Your instructions —
One part of the entries below is wanted: the lines from the one containing "130 GGCoins" through the one containing "можна розповісти їй". Write those out exactly and nothing else.

Source data:
--------------------------------

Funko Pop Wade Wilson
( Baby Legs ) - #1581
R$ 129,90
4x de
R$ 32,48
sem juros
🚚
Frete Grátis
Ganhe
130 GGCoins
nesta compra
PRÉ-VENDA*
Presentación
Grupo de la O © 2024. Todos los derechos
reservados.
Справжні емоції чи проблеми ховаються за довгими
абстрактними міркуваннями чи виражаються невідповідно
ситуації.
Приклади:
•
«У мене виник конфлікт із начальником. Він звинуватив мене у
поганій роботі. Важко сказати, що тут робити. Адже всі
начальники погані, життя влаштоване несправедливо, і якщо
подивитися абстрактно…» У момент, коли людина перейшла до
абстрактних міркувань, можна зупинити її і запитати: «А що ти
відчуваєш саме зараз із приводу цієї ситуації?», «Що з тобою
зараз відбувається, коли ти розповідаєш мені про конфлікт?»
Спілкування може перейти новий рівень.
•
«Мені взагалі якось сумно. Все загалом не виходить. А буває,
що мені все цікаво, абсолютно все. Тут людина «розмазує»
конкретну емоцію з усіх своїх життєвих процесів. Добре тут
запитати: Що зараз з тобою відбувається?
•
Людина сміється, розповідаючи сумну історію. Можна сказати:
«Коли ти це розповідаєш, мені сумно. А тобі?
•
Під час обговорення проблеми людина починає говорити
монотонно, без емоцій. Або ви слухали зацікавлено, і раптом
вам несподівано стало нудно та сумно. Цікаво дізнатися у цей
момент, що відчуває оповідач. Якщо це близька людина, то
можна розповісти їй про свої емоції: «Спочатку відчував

--------------------------------

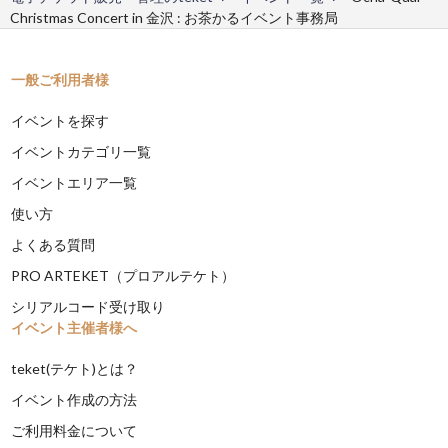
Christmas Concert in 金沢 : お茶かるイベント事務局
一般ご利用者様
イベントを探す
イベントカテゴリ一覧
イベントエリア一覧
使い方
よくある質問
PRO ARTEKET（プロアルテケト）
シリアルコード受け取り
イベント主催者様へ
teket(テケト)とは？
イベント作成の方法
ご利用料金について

--------------------------------

Answer below —
130 GGCoins
nesta compra
PRÉ-VENDA*
Presentación
Grupo de la O © 2024. Todos los derechos
reservados.
Справжні емоції чи проблеми ховаються за довгими
абстрактними міркуваннями чи виражаються невідповідно
ситуації.
Приклади:
•
«У мене виник конфлікт із начальником. Він звинуватив мене у
поганій роботі. Важко сказати, що тут робити. Адже всі
начальники погані, життя влаштоване несправедливо, і якщо
подивитися абстрактно…» У момент, коли людина перейшла до
абстрактних міркувань, можна зупинити її і запитати: «А що ти
відчуваєш саме зараз із приводу цієї ситуації?», «Що з тобою
зараз відбувається, коли ти розповідаєш мені про конфлікт?»
Спілкування може перейти новий рівень.
•
«Мені взагалі якось сумно. Все загалом не виходить. А буває,
що мені все цікаво, абсолютно все. Тут людина «розмазує»
конкретну емоцію з усіх своїх життєвих процесів. Добре тут
запитати: Що зараз з тобою відбувається?
•
Людина сміється, розповідаючи сумну історію. Можна сказати:
«Коли ти це розповідаєш, мені сумно. А тобі?
•
Під час обговорення проблеми людина починає говорити
монотонно, без емоцій. Або ви слухали зацікавлено, і раптом
вам несподівано стало нудно та сумно. Цікаво дізнатися у цей
момент, що відчуває оповідач. Якщо це близька людина, то
можна розповісти їй про свої емоції: «Спочатку відчував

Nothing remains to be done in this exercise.